* Study material
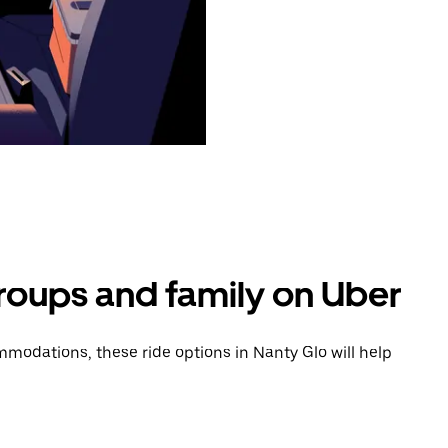
groups and family on Uber
modations, these ride options in Nanty Glo will help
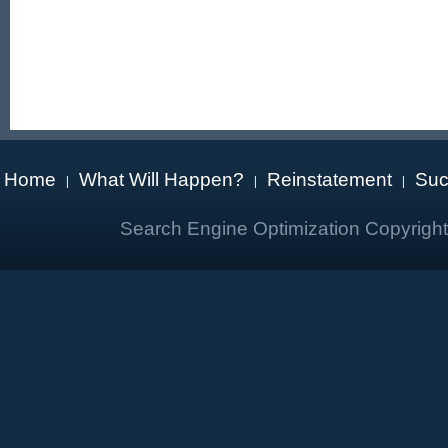
Home
What Will Happen?
Reinstatement
Suc
|
|
|
Search Engine Optimization Copyrigh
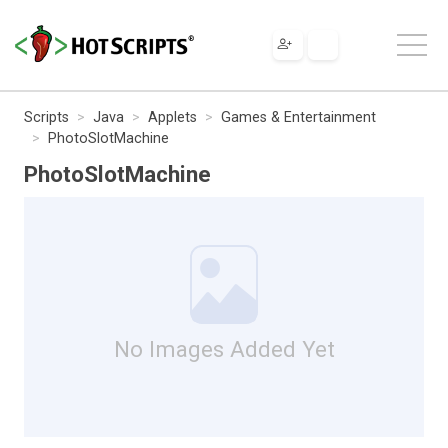
Scripts
Java
Applets
Games & Entertainment
PhotoSlotMachine
PhotoSlotMachine
No Images Added Yet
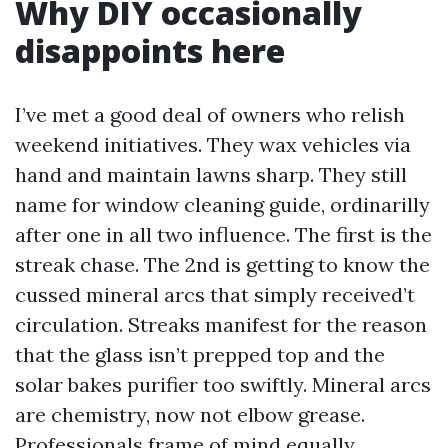
Why DIY occasionally
disappoints here
I’ve met a good deal of owners who relish
weekend initiatives. They wax vehicles via
hand and maintain lawns sharp. They still
name for window cleaning guide, ordinarilly
after one in all two influence. The first is the
streak chase. The 2nd is getting to know the
cussed mineral arcs that simply received’t
circulation. Streaks manifest for the reason
that the glass isn’t prepped top and the
solar bakes purifier too swiftly. Mineral arcs
are chemistry, now not elbow grease.
Professionals frame of mind equally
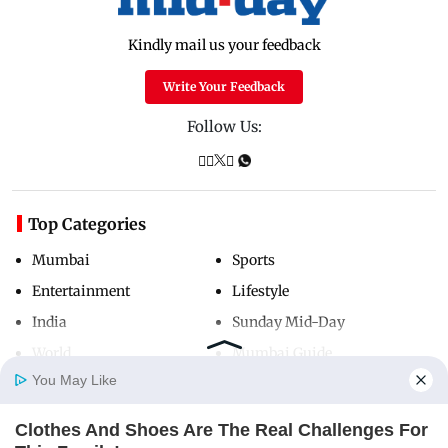
Kindly mail us your feedback
Write Your Feedback
Follow Us:
Top Categories
Mumbai
Sports
Entertainment
Lifestyle
India
Sunday Mid-Day
World
Mumbai Guide
You May Like
Clothes And Shoes Are The Real Challenges For
Useful Links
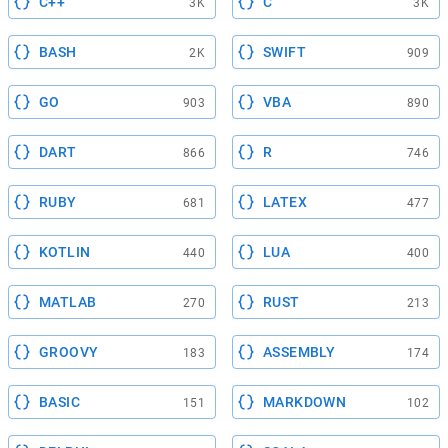
C++
C
3K
3K
BASH
SWIFT
2K
909
GO
VBA
903
890
DART
R
866
746
RUBY
LATEX
681
477
KOTLIN
LUA
440
400
MATLAB
RUST
270
213
GROOVY
ASSEMBLY
183
174
BASIC
MARKDOWN
151
102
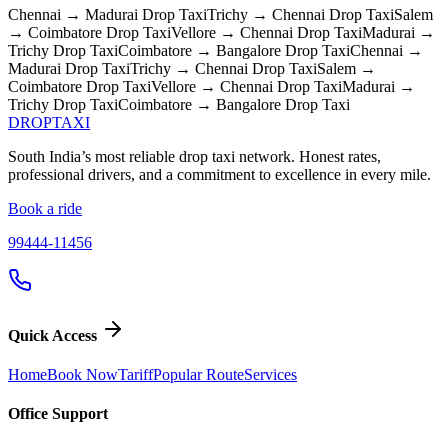
Chennai → Madurai
Drop Taxi
Trichy → Chennai
Drop Taxi
Salem
→ Coimbatore
Drop Taxi
Vellore → Chennai
Drop Taxi
Madurai →
Trichy
Drop Taxi
Coimbatore → Bangalore
Drop Taxi
Chennai →
Madurai
Drop Taxi
Trichy → Chennai
Drop Taxi
Salem →
Coimbatore
Drop Taxi
Vellore → Chennai
Drop Taxi
Madurai →
Trichy
Drop Taxi
Coimbatore → Bangalore
Drop Taxi
DROP
TAXI
South India’s most reliable drop taxi network. Honest rates,
professional drivers, and a commitment to excellence in every mile.
Book a ride
99444-11456
Quick Access
Home
Book Now
Tariff
Popular Route
Services
Office Support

* Task goal
Nothing but the lines above from the line with "No Images Added Yet" up to and including the line with "cussed mineral arcs that simply received’t" should be returned, exactly as written and without pictures.

* Task output
No Images Added Yet
Why DIY occasionally
disappoints here
I’ve met a good deal of owners who relish
weekend initiatives. They wax vehicles via
hand and maintain lawns sharp. They still
name for window cleaning guide, ordinarilly
after one in all two influence. The first is the
streak chase. The 2nd is getting to know the
cussed mineral arcs that simply received’t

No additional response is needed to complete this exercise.